Brands are also using DNA tests to build trust, or even identify new products to add into a brand’s roadmap. In 2019, supplements company Elysium Health launched an epigenetic test that uses saliva samples to calculate biological age. The idea is that the tests can help customers tell if Elysium’s other product — Basis, a pill the company says can prolong life — is actually working.

Bio-Synergy sometimes finds itself in the position where it has to recommend people stop buying certain products from its range, based on the test results. “I would much rather sell somebody a Vitamin D supplement I’m making a tiny magin on, than something with a great margin that’s not actually benefiting them,” Herman says.

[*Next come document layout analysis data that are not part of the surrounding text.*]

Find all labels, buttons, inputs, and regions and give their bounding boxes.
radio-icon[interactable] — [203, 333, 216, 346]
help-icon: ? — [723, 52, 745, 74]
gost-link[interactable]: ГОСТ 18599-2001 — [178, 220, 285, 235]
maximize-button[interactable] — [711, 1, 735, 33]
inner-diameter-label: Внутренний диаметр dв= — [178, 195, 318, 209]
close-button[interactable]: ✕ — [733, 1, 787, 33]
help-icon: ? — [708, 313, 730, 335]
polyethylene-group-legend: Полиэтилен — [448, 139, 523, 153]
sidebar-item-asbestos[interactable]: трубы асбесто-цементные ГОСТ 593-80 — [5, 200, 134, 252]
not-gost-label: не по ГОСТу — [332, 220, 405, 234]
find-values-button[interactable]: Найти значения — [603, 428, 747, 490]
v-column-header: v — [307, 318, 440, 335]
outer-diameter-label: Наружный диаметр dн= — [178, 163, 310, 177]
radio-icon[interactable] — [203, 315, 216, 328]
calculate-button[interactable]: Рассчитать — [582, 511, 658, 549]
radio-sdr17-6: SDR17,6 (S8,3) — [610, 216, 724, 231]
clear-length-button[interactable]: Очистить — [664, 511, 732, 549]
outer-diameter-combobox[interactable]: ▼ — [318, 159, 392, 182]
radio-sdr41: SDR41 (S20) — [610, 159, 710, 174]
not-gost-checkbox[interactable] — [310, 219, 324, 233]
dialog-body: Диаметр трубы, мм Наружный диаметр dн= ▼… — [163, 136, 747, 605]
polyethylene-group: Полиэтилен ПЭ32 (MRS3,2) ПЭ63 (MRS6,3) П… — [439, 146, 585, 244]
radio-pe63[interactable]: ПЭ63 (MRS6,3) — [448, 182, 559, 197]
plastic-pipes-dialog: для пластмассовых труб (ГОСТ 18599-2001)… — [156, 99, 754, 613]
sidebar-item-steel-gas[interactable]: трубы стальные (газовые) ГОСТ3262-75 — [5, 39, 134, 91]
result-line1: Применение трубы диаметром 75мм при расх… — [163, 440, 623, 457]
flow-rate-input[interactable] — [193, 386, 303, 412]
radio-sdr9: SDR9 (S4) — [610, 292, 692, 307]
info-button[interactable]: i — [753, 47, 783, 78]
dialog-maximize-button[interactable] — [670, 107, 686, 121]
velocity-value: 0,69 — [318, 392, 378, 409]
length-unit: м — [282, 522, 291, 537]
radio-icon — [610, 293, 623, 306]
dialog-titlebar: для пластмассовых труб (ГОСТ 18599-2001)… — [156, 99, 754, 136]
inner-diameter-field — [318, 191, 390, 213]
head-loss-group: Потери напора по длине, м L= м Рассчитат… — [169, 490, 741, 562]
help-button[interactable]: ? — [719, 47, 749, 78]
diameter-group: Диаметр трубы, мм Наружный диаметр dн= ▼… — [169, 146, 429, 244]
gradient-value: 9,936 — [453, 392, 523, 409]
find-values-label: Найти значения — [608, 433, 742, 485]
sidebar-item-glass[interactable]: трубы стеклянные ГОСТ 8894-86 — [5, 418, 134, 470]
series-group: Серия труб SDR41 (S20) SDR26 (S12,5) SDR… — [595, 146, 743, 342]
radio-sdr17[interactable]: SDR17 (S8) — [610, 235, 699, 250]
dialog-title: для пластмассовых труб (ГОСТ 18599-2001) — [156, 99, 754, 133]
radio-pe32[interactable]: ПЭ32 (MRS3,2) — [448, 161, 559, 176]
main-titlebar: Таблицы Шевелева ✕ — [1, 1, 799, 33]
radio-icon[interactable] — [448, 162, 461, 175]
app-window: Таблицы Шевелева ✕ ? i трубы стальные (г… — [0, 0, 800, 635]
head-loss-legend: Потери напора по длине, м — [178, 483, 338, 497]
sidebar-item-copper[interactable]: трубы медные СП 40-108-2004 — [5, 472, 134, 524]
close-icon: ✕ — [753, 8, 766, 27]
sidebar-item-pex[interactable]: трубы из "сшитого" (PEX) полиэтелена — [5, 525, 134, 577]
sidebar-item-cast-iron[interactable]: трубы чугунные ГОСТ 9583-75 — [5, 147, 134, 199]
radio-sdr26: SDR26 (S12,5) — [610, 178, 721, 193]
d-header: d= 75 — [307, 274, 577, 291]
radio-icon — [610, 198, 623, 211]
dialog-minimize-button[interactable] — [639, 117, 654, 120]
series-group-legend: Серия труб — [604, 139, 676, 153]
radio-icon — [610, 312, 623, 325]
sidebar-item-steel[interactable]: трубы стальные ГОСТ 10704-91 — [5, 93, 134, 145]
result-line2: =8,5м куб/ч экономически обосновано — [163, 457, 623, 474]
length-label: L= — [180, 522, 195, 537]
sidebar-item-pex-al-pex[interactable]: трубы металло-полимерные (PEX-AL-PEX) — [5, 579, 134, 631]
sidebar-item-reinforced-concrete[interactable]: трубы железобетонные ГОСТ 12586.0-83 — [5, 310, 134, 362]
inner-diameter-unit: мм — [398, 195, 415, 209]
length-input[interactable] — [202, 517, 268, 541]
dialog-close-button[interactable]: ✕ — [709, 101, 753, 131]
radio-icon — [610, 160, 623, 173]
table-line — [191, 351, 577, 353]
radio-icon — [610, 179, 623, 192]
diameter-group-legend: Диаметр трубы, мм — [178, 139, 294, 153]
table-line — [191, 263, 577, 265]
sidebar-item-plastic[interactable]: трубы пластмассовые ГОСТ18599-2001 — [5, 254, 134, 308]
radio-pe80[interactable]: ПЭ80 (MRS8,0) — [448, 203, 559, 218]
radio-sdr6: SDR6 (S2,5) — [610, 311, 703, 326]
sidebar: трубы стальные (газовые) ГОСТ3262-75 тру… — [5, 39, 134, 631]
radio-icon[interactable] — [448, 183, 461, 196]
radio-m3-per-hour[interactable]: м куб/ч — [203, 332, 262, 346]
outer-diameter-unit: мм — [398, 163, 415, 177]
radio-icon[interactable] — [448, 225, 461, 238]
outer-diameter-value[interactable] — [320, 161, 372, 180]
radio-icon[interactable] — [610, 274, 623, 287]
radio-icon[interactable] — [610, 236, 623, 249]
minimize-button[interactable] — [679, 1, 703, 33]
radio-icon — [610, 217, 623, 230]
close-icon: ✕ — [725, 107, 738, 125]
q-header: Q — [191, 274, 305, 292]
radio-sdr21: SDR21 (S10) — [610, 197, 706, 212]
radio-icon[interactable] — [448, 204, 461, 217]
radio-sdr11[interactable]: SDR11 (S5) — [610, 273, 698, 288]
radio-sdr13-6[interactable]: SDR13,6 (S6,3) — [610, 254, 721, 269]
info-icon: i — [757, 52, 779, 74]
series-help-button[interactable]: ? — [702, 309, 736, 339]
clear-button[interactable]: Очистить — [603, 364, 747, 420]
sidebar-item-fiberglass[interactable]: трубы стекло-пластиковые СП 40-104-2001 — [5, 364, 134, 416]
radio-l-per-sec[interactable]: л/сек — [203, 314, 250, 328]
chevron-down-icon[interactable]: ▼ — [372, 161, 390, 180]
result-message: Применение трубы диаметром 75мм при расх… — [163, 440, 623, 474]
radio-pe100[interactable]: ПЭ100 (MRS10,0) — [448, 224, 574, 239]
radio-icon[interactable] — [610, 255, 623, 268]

The tests have also shown what’s missing from Bio-Synergy’s range: selenium, for example, is a supplement the brand doesn’t sell but which it finds itself recommending often, based on test results.

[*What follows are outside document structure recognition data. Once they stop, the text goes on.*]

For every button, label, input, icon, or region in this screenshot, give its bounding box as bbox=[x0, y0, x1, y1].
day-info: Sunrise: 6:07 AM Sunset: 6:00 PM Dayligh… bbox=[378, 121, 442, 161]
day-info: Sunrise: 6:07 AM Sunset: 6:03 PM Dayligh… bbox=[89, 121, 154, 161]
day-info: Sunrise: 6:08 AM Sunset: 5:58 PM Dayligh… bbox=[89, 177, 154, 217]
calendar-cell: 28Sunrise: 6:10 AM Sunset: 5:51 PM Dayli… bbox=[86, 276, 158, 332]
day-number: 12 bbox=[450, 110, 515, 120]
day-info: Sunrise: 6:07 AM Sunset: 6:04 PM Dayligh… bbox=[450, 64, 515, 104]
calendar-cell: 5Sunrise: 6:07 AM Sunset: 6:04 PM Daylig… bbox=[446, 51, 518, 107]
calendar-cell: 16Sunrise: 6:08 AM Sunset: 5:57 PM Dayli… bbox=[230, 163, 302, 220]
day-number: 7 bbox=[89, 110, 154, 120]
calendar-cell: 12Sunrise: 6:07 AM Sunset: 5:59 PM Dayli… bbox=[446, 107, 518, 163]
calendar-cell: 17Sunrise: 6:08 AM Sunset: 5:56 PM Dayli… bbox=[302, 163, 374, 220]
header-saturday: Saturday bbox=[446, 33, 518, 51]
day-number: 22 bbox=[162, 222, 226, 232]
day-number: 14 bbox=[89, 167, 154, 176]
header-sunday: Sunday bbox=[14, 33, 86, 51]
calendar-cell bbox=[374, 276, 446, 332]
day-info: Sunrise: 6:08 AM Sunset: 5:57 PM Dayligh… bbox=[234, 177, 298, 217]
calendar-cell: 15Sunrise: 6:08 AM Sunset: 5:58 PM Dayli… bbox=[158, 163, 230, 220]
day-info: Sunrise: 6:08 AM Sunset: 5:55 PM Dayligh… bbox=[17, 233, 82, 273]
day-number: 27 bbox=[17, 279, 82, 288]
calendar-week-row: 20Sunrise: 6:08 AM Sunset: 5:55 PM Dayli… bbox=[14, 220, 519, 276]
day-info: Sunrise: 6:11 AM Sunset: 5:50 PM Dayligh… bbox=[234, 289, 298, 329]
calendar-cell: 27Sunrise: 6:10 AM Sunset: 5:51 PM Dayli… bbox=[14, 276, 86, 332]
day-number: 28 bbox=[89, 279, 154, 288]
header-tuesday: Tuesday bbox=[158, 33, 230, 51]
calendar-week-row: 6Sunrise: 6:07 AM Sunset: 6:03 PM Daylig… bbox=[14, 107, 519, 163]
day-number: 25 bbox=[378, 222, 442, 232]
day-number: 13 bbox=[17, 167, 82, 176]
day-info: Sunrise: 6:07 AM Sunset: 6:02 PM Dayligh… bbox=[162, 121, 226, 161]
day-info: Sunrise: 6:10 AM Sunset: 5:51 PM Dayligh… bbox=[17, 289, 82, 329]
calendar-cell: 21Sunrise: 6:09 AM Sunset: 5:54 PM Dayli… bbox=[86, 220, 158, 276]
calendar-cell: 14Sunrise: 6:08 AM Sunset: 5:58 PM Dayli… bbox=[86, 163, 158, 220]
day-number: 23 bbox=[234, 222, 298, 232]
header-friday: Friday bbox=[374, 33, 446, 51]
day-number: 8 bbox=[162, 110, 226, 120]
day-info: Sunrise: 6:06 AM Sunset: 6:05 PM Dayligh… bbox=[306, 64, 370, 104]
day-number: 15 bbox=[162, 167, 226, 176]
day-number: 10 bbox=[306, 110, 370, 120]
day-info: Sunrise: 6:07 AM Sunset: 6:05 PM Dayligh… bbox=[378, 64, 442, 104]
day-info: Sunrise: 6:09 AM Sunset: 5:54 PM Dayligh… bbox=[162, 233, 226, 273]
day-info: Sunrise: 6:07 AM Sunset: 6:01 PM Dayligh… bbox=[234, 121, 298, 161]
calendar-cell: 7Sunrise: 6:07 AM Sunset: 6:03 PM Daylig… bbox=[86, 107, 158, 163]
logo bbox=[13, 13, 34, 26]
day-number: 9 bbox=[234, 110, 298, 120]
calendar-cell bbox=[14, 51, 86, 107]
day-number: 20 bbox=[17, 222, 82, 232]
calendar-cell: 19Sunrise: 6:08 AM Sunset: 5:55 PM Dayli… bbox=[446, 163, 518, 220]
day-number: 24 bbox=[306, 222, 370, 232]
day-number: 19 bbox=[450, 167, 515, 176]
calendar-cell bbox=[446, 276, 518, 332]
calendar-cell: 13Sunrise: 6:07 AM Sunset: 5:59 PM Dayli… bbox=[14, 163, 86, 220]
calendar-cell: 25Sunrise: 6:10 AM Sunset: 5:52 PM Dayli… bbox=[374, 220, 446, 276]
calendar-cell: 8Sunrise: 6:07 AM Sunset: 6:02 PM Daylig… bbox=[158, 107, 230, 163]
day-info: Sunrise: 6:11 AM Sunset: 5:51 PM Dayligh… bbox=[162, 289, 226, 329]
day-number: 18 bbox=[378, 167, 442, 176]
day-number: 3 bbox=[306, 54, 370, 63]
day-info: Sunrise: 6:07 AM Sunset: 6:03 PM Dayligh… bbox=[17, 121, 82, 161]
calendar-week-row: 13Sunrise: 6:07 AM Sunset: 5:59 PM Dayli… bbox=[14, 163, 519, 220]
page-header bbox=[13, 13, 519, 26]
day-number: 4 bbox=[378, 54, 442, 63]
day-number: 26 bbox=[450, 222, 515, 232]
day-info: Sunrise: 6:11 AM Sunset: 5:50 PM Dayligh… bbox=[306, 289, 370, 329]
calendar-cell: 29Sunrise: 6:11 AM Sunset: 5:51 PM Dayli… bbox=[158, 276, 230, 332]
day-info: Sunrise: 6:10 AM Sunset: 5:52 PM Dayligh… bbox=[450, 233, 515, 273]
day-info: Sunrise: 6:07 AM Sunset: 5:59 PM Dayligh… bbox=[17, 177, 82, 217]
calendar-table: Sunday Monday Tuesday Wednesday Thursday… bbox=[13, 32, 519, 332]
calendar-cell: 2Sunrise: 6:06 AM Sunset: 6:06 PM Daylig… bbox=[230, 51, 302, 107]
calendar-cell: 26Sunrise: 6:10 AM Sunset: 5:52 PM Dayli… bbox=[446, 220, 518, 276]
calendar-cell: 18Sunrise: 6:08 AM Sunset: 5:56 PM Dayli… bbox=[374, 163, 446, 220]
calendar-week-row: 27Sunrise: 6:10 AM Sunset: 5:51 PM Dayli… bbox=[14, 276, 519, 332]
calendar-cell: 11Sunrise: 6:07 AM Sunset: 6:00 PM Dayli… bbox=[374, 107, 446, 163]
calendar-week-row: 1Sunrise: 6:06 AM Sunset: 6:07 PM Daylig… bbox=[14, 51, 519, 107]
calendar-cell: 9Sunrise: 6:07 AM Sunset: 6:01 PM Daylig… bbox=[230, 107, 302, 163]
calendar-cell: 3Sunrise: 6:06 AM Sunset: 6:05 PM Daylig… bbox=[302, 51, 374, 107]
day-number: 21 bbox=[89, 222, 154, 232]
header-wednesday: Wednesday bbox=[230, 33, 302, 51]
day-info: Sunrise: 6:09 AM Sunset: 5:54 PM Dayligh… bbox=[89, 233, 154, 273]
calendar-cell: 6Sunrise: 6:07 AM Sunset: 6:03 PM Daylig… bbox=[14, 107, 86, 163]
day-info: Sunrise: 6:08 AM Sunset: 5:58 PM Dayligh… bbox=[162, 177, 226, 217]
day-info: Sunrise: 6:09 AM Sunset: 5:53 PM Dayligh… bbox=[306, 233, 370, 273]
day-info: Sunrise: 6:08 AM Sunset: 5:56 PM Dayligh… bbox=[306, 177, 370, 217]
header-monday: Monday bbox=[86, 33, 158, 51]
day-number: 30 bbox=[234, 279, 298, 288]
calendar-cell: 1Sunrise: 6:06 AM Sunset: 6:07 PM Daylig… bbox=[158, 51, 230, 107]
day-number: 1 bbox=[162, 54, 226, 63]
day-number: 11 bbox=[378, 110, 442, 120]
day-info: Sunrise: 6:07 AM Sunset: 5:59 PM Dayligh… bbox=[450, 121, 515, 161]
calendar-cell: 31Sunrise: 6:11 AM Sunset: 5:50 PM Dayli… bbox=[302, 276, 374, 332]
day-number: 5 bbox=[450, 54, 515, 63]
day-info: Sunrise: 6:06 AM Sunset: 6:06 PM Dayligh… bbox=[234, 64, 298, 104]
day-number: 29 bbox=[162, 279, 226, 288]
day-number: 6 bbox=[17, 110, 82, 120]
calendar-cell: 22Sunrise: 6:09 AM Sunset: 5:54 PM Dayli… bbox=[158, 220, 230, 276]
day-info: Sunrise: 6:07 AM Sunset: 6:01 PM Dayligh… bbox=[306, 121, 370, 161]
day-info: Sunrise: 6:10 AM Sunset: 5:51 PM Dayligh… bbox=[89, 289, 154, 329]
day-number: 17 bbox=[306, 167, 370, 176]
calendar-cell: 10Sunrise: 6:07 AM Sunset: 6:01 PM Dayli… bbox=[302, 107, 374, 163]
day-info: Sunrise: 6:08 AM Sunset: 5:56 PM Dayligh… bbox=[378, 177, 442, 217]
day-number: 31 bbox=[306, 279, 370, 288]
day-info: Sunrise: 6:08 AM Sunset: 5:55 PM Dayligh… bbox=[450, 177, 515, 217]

The genome versus the microbiome

While a DNA test such as Bio-Synergy’s can give you information on all sorts of things about your health, such as your likelihood to succumb to flu or your own personal caffeine sensitivity level, there are limitations to what our own DNA can tell us.

Some companies argue that a better way of getting these insights on how our body works and what it responds well to is to take a step back and analyze the microbes that live in our body and interact with our genes.

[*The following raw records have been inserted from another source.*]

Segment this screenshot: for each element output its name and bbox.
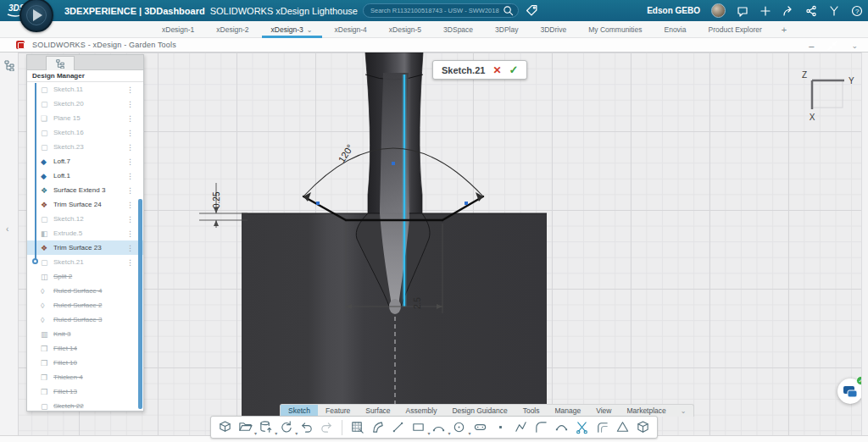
help-icon[interactable]: ? — [851, 5, 863, 17]
tree-item-fillet-10[interactable]: ❒Fillet 10 — [27, 356, 143, 370]
ribbon-tab-feature[interactable]: Feature — [318, 405, 358, 417]
item-menu-icon[interactable]: ⋮ — [126, 186, 134, 195]
swym-community-icon[interactable] — [828, 5, 840, 17]
axes-triad[interactable]: Z Y X — [802, 70, 854, 122]
save-tool-button[interactable]: ▾ — [257, 418, 275, 437]
collapse-panel-button[interactable]: ‹ — [6, 224, 8, 234]
tree-item-trim-surface-24[interactable]: ❖Trim Surface 24⋮ — [27, 197, 143, 212]
tree-item-surface-extend-3[interactable]: ❖Surface Extend 3⋮ — [27, 183, 143, 197]
ribbon-tab-view[interactable]: View — [588, 405, 619, 417]
fillet-tool-button[interactable] — [532, 418, 550, 437]
ribbon-tab-surface[interactable]: Surface — [358, 405, 398, 417]
share-network-icon[interactable] — [805, 5, 817, 17]
circle-tool-button[interactable]: ▾ — [450, 418, 468, 437]
item-menu-icon[interactable]: ⋮ — [126, 201, 134, 209]
tree-item-plane-15[interactable]: ❏Plane 15⋮ — [27, 111, 143, 125]
user-name[interactable]: Edson GEBO — [647, 6, 700, 15]
trim-entities-tool-button[interactable] — [573, 418, 591, 437]
search-icon[interactable] — [503, 5, 514, 16]
tree-item-ruled-surface-3[interactable]: ◊Ruled Surface 3 — [27, 312, 143, 327]
ribbon-overflow-chevron-icon[interactable]: ⌄ — [674, 405, 693, 417]
tree-scrollbar[interactable] — [138, 199, 142, 409]
rollback-bar-handle[interactable] — [32, 258, 38, 264]
point-tool-button[interactable] — [492, 418, 509, 437]
tab-enovia[interactable]: Enovia — [653, 21, 697, 38]
item-menu-icon[interactable]: ⋮ — [126, 143, 134, 152]
item-menu-icon[interactable]: ⋮ — [126, 172, 134, 180]
item-menu-icon[interactable]: ⋮ — [126, 86, 134, 94]
ribbon-tab-manage[interactable]: Manage — [548, 405, 589, 417]
angle-dimension-label[interactable]: 120° — [337, 142, 355, 164]
polygon-tool-button[interactable] — [614, 418, 632, 437]
rectangle-tool-button[interactable]: ▾ — [409, 418, 427, 437]
tree-item-sketch-22[interactable]: ▢Sketch 22 — [27, 399, 143, 411]
item-menu-icon[interactable]: ⋮ — [126, 129, 134, 137]
item-menu-icon[interactable]: ⋮ — [126, 229, 134, 238]
tree-item-sketch-23[interactable]: ▢Sketch.23⋮ — [27, 140, 143, 154]
tree-item-knit-3[interactable]: ▥Knit 3 — [27, 327, 143, 341]
item-menu-icon[interactable]: ⋮ — [126, 157, 134, 166]
ribbon-tab-marketplace[interactable]: Marketplace — [620, 405, 674, 417]
ribbon-tab-tools[interactable]: Tools — [515, 405, 548, 417]
offset-dimension[interactable]: 0.25 — [199, 183, 248, 228]
item-menu-icon[interactable]: ⋮ — [126, 258, 134, 267]
convert-entities-tool-button[interactable] — [369, 418, 387, 437]
tab-3dplay[interactable]: 3DPlay — [484, 21, 529, 38]
polyline-tool-button[interactable] — [512, 418, 530, 437]
tab-xdesign-4[interactable]: xDesign-4 — [324, 21, 378, 38]
viewport-scrollbar-gutter[interactable] — [861, 52, 868, 435]
tree-item-thicken-4[interactable]: ❐Thicken 4 — [27, 370, 143, 384]
import-tool-button[interactable] — [216, 418, 234, 437]
add-tab-button[interactable]: + — [773, 21, 795, 38]
add-content-icon[interactable] — [760, 5, 771, 17]
collaboration-chat-button[interactable]: ✓ — [837, 378, 863, 404]
item-menu-icon[interactable]: ⋮ — [126, 114, 134, 123]
resize-panel-icon[interactable] — [827, 41, 837, 51]
sync-tool-button[interactable]: ▾ — [277, 418, 295, 437]
tree-item-split-2[interactable]: ◫Split 2 — [27, 269, 143, 284]
tree-item-fillet-14[interactable]: ❒Fillet 14 — [27, 341, 143, 356]
ribbon-tab-design-guidance[interactable]: Design Guidance — [444, 405, 515, 417]
chevron-down-icon[interactable]: ⌄ — [851, 41, 858, 50]
tree-item-sketch-21[interactable]: ▢Sketch.21⋮ — [27, 255, 143, 269]
three-point-arc-tool-button[interactable] — [553, 418, 570, 437]
share-arrow-icon[interactable] — [782, 5, 794, 17]
tree-item-fillet-13[interactable]: ❒Fillet 13 — [27, 384, 143, 399]
line-tool-button[interactable] — [389, 418, 407, 437]
tree-item-sketch-11[interactable]: ▢Sketch.11⋮ — [27, 82, 143, 97]
sketch-grid-tool-button[interactable] — [348, 418, 366, 437]
tab-3dspace[interactable]: 3DSpace — [432, 21, 484, 38]
item-menu-icon[interactable]: ⋮ — [126, 244, 134, 252]
tree-item-trim-surface-23[interactable]: ❖Trim Surface 23⋮ — [27, 240, 143, 255]
tree-item-sketch-16[interactable]: ▢Sketch.16⋮ — [27, 125, 143, 140]
tree-item-sketch-20[interactable]: ▢Sketch.20⋮ — [27, 97, 143, 111]
open-tool-button[interactable]: ▾ — [236, 418, 254, 437]
orient-cube-tool-button[interactable] — [634, 418, 652, 437]
undo-button[interactable] — [298, 418, 315, 437]
design-manager-tab-icon[interactable] — [3, 59, 15, 75]
tab-3ddrive[interactable]: 3DDrive — [529, 21, 577, 38]
tab-xdesign-5[interactable]: xDesign-5 — [378, 21, 432, 38]
tab-xdesign-3[interactable]: xDesign-3⌄ — [260, 21, 324, 38]
ribbon-tab-assembly[interactable]: Assembly — [398, 405, 445, 417]
minimize-button[interactable]: – — [809, 41, 814, 50]
slot-tool-button[interactable] — [471, 418, 489, 437]
width-dimension-label[interactable]: 2.5 — [413, 297, 422, 309]
tree-item-extrude-5[interactable]: ◧Extrude.5⋮ — [27, 226, 143, 240]
ribbon-tab-sketch[interactable]: Sketch — [281, 405, 318, 417]
item-menu-icon[interactable]: ⋮ — [126, 215, 134, 224]
cancel-sketch-button[interactable]: ✕ — [492, 64, 501, 76]
tree-item-loft-7[interactable]: ◆Loft.7⋮ — [27, 154, 143, 169]
tab-xdesign-2[interactable]: xDesign-2 — [205, 21, 259, 38]
tab-xdesign-1[interactable]: xDesign-1 — [151, 21, 205, 38]
tree-item-ruled-surface-2[interactable]: ◊Ruled Surface 2 — [27, 298, 143, 312]
offset-entities-tool-button[interactable] — [593, 418, 611, 437]
tag-icon[interactable] — [526, 4, 538, 17]
tab-product-explorer[interactable]: Product Explorer — [697, 21, 772, 38]
tree-view-tab[interactable] — [46, 56, 75, 70]
tab-my-communities[interactable]: My Communities — [577, 21, 653, 38]
offset-dimension-label[interactable]: 0.25 — [212, 191, 221, 208]
global-search[interactable] — [363, 3, 519, 18]
item-menu-icon[interactable]: ⋮ — [126, 100, 134, 108]
messages-icon[interactable] — [737, 5, 748, 17]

Trillions of these microbes live in and on our bodies, and their presence and activity is greatly influenced by our DNA. “If you pick two random people, their human genomes are going to be 99% identical, but their gut microbiome is going to be completely different,” says Momchilo Vuyisich, the cofounder and chief science officer at Viome, a company which sells microbiome tests.

Atlas Biomed sells both a DNA and a microbiome testing kit. It encourages customers to take both tests in order to get as full a picture as possible of their health. Like the DNA testing companies, Viome and Atlas’ microbiome tests can tell you which foods you should avoid, and provide information on cellular health and biological age

Is all this information useful?

The idea of unlocking our personal genetic information in order to understand how to prevent disease is a compelling one. But for the average consumer — who is typically not an expert on genomics — being presented with this much information can be overwhelming.

This scenario means they have to put a lot of trust in brands to interpret their data properly, all while knowing they are using this information to sell products to them.

Consumers also have to weigh up whether or not it’s worth giving a brand access to your most intimate data in exchange for a product. Vinome, a brand that used DNA testing to recommend wines you might like, closed down in 2020 after scientists questioned whether there was really anything solid behind the brand’s proposition. In January of last year, Ancestry announced that it was pulling its health DNA tests, one year after launching them, saying there was not enough consumer interest.

Data privacy advocates have also voiced concerns about how these companies can potentially use — or sell — customer data. In November, 23andMe announced that it would use insights from customer DNA samples to develop its own drugs.

While some people are rightly fascinated to learn more about the minute details of their personal health profile, whether through DNA testing or any of the other at-home testing brands out there, my own foray in this space felt fairly futile. In December 2020, I paid £71 ($92) for a direct-to-consumer blood testing brand only to learn that I was low on vitamin D. If only I had looked out the window and reminded myself I was living in gloomy London, I could have saved myself the money.